→ **RECORD EXTRACTS**
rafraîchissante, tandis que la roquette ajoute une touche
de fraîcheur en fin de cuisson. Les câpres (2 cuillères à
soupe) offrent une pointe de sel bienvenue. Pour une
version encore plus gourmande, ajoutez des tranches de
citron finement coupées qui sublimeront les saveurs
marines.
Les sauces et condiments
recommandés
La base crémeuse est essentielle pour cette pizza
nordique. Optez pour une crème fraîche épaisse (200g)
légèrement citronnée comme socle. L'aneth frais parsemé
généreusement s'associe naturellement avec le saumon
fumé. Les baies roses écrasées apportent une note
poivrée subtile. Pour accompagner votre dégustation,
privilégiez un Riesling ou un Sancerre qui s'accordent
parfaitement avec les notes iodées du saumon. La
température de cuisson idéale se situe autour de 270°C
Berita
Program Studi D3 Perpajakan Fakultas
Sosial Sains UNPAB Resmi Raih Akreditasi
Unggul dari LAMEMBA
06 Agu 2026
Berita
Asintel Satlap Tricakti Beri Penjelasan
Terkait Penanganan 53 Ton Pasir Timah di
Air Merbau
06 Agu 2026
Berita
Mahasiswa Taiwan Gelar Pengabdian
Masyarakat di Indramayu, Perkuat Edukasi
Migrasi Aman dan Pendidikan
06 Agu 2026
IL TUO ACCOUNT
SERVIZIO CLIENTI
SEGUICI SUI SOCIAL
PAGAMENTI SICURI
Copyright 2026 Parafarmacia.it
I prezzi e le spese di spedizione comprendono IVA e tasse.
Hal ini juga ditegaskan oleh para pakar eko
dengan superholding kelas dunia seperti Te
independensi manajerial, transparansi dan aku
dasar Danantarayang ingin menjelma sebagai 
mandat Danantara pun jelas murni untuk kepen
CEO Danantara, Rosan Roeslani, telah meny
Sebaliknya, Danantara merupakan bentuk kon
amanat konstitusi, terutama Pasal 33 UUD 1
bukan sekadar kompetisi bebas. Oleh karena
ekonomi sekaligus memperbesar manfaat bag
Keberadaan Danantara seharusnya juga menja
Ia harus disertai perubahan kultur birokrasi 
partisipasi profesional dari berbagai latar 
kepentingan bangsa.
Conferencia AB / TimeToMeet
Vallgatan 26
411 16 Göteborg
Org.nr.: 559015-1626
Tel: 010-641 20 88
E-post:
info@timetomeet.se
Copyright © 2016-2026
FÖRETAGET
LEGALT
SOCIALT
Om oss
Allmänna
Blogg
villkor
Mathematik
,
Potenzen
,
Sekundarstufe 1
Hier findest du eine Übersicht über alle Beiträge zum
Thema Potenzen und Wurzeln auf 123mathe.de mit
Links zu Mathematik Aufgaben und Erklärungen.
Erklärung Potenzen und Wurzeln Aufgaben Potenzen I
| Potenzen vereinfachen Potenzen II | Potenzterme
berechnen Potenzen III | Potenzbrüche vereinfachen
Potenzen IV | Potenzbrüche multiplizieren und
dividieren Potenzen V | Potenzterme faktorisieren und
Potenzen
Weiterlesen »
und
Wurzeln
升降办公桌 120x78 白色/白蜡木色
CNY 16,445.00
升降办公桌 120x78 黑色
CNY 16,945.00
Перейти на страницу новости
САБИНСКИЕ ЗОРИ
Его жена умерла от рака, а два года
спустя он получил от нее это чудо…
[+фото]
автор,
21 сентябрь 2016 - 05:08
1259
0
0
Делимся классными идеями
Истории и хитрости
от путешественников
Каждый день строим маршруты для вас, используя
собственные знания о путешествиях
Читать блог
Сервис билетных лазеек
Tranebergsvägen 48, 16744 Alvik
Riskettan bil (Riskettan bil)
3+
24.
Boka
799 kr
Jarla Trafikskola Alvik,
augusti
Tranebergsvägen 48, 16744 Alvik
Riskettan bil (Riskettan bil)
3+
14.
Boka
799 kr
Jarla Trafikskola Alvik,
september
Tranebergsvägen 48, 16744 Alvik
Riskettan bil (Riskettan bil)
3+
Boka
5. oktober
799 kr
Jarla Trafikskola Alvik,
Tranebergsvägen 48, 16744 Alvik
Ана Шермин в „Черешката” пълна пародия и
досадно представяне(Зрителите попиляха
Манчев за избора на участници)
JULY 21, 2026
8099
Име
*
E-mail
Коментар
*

→ **TASK TO COMPLETE**
Please repeat the data in full so that nothing differs from the original.

→ **OUTPUT BELOW**
rafraîchissante, tandis que la roquette ajoute une touche
de fraîcheur en fin de cuisson. Les câpres (2 cuillères à
soupe) offrent une pointe de sel bienvenue. Pour une
version encore plus gourmande, ajoutez des tranches de
citron finement coupées qui sublimeront les saveurs
marines.
Les sauces et condiments
recommandés
La base crémeuse est essentielle pour cette pizza
nordique. Optez pour une crème fraîche épaisse (200g)
légèrement citronnée comme socle. L'aneth frais parsemé
généreusement s'associe naturellement avec le saumon
fumé. Les baies roses écrasées apportent une note
poivrée subtile. Pour accompagner votre dégustation,
privilégiez un Riesling ou un Sancerre qui s'accordent
parfaitement avec les notes iodées du saumon. La
température de cuisson idéale se situe autour de 270°C
Berita
Program Studi D3 Perpajakan Fakultas
Sosial Sains UNPAB Resmi Raih Akreditasi
Unggul dari LAMEMBA
06 Agu 2026
Berita
Asintel Satlap Tricakti Beri Penjelasan
Terkait Penanganan 53 Ton Pasir Timah di
Air Merbau
06 Agu 2026
Berita
Mahasiswa Taiwan Gelar Pengabdian
Masyarakat di Indramayu, Perkuat Edukasi
Migrasi Aman dan Pendidikan
06 Agu 2026
IL TUO ACCOUNT
SERVIZIO CLIENTI
SEGUICI SUI SOCIAL
PAGAMENTI SICURI
Copyright 2026 Parafarmacia.it
I prezzi e le spese di spedizione comprendono IVA e tasse.
Hal ini juga ditegaskan oleh para pakar eko
dengan superholding kelas dunia seperti Te
independensi manajerial, transparansi dan aku
dasar Danantarayang ingin menjelma sebagai 
mandat Danantara pun jelas murni untuk kepen
CEO Danantara, Rosan Roeslani, telah meny
Sebaliknya, Danantara merupakan bentuk kon
amanat konstitusi, terutama Pasal 33 UUD 1
bukan sekadar kompetisi bebas. Oleh karena
ekonomi sekaligus memperbesar manfaat bag
Keberadaan Danantara seharusnya juga menja
Ia harus disertai perubahan kultur birokrasi 
partisipasi profesional dari berbagai latar 
kepentingan bangsa.
Conferencia AB / TimeToMeet
Vallgatan 26
411 16 Göteborg
Org.nr.: 559015-1626
Tel: 010-641 20 88
E-post:
info@timetomeet.se
Copyright © 2016-2026
FÖRETAGET
LEGALT
SOCIALT
Om oss
Allmänna
Blogg
villkor
Mathematik
,
Potenzen
,
Sekundarstufe 1
Hier findest du eine Übersicht über alle Beiträge zum
Thema Potenzen und Wurzeln auf 123mathe.de mit
Links zu Mathematik Aufgaben und Erklärungen.
Erklärung Potenzen und Wurzeln Aufgaben Potenzen I
| Potenzen vereinfachen Potenzen II | Potenzterme
berechnen Potenzen III | Potenzbrüche vereinfachen
Potenzen IV | Potenzbrüche multiplizieren und
dividieren Potenzen V | Potenzterme faktorisieren und
Potenzen
Weiterlesen »
und
Wurzeln
升降办公桌 120x78 白色/白蜡木色
CNY 16,445.00
升降办公桌 120x78 黑色
CNY 16,945.00
Перейти на страницу новости
САБИНСКИЕ ЗОРИ
Его жена умерла от рака, а два года
спустя он получил от нее это чудо…
[+фото]
автор,
21 сентябрь 2016 - 05:08
1259
0
0
Делимся классными идеями
Истории и хитрости
от путешественников
Каждый день строим маршруты для вас, используя
собственные знания о путешествиях
Читать блог
Сервис билетных лазеек
Tranebergsvägen 48, 16744 Alvik
Riskettan bil (Riskettan bil)
3+
24.
Boka
799 kr
Jarla Trafikskola Alvik,
augusti
Tranebergsvägen 48, 16744 Alvik
Riskettan bil (Riskettan bil)
3+
14.
Boka
799 kr
Jarla Trafikskola Alvik,
september
Tranebergsvägen 48, 16744 Alvik
Riskettan bil (Riskettan bil)
3+
Boka
5. oktober
799 kr
Jarla Trafikskola Alvik,
Tranebergsvägen 48, 16744 Alvik
Ана Шермин в „Черешката” пълна пародия и
досадно представяне(Зрителите попиляха
Манчев за избора на участници)
JULY 21, 2026
8099
Име
*
E-mail
Коментар
*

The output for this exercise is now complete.